* PROBLEM TO WORK ON: In the records below, the line with "も多数ございますので、" and every line after it must be written out exactly; no pictures belong in the result.

· · · · · · ·

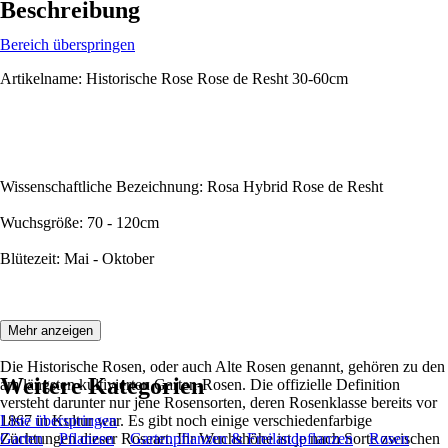
Beschreibung
Bereich überspringen
Artikelname: Historische Rose Rose de Resht 30-60cm
Wissenschaftliche Bezeichnung: Rosa Hybrid Rose de Resht
Wuchsgröße: 70 - 120cm
Blütezeit: Mai - Oktober
Beschreibung:
Mehr anzeigen
Die Historische Rosen, oder auch Alte Rosen genannt, gehören zu den
Weitere Kategorien
am längsten kultivierten Garten-Rosen. Die offizielle Definition
versteht darunter nur jene Rosensorten, deren Rosenklasse bereits vor
1867 in Kultur war. Es gibt noch einige verschiedenfarbige
Liste überspringen
Züchtungen dieser Roseart. Ihr Wuchshöhe ist je nach Sorte zwischen
Garten
Pflanzen
Gartenpflanzen & Freilandpflanzen
Rosen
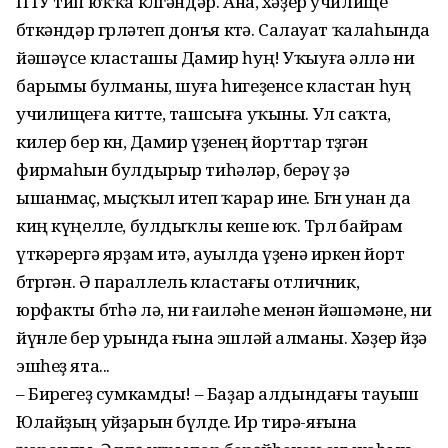
ПТУ тип юҡҡа көлгәндәр. Ана, хәҙер училище
бөткәндәр гөрләтеп донъя көтә. Салауат ҡалаһында
йәшәүсе класташы Дамир һуң! Уҡыуға әллә ни
барымы булманы, шуға һигеҙенсе кластан һуң
училищеға китте, ташсыға уҡыны. Ул саҡта,
килер бер көн, Дамир үҙенең йорттар төҙөгән
фирмаһын булдырыр тиһәләр, берәү ҙә
ышанмаҫ, мыҫҡыл итеп ҡарар ине. Бөгөн унан да
киң күңелле, булдыҡлы кеше юҡ. Төрлө байрам
үткәрергә ярҙам итә, ауылда үҙенә иркен йорт
бөтөргән. Ә параллель кластағы отличник,
юрфакты бөтһә лә, ни ғаиләһе менән йәшәмәне, ни
йүнле бер урында ғына эшләй алманы. Хәҙер өйҙә
эшһеҙ ята...
– Бирегеҙ сумкамды! – Баҙар алдындағы тауыш
Юлайҙың уйҙарын бүлде. Ир тирә-яғына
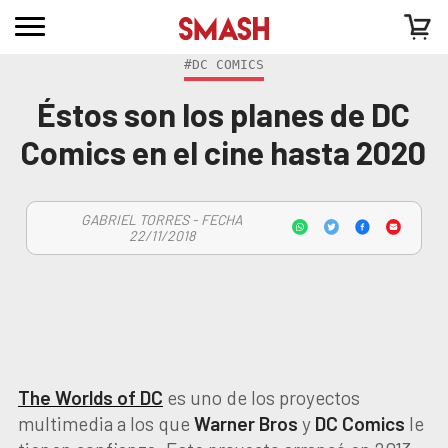
#DC COMICS
Éstos son los planes de DC
Comics en el cine hasta 2020
GABRIEL TORRES - FECHA
22/11/2018
The Worlds of DC
es uno de los proyectos
multimedia a los que
Warner
Bros
y
DC
Comics
le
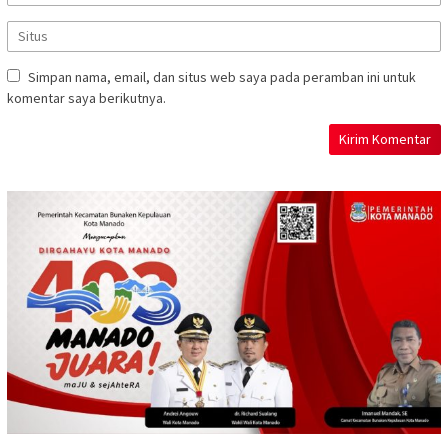
Simpan nama, email, dan situs web saya pada peramban ini untuk
komentar saya berikutnya.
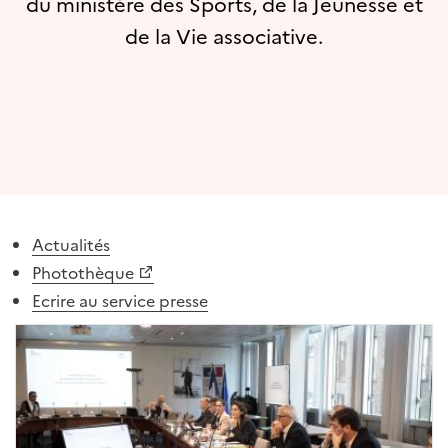
du ministère des Sports, de la Jeunesse et
de la Vie associative.
Actualités
Photothèque
Ecrire au service presse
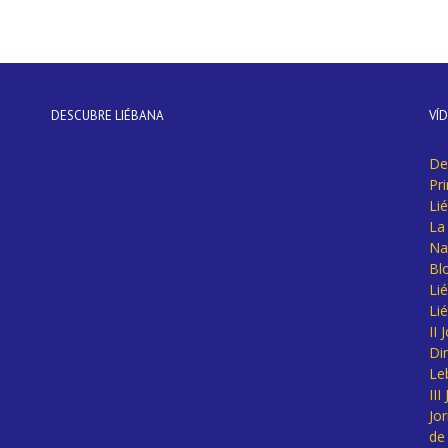
DESCUBRE LIÉBANA
VÍ
De
Pr
Li
La 
Na
Bl
Lié
Li
II
Di
Le
II
Jo
de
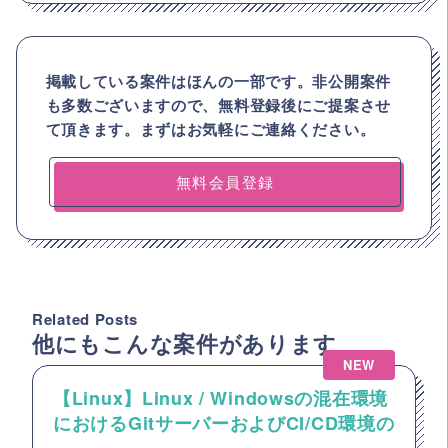
掲載している案件はほんの一部です。非公開案件
も多数ございますので、
無料登録後にご提案させ
て頂きます。まずはお気軽にご連絡ください。
無料会員登録
Related Posts
他にもこんな案件があります
NEW
【Linux】Linux / Windowsの混在環境
におけるGitサーバーおよびCI/CD環境の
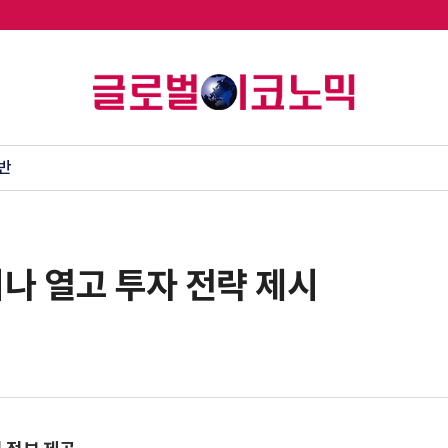
반
나 열고 투자 전략 제시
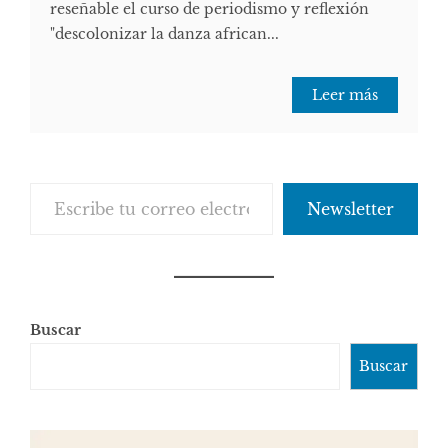
reseñable el curso de periodismo y reflexión
"descolonizar la danza african...
Leer más
Escribe tu correo electrónico…
Newsletter
Buscar
Buscar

· · · · · · ·

* TASK RESPONSE:
も多数ございますので、
無料登録後にご提案させ
て頂きます。まずはお気軽にご連絡ください。
無料会員登録
Related Posts
他にもこんな案件があります
NEW
【Linux】Linux / Windowsの混在環境
におけるGitサーバーおよびCI/CD環境の
반
나 열고 투자 전략 제시
reseñable el curso de periodismo y reflexión
"descolonizar la danza african...
Leer más
Escribe tu correo electrónico…
Newsletter
Buscar
Buscar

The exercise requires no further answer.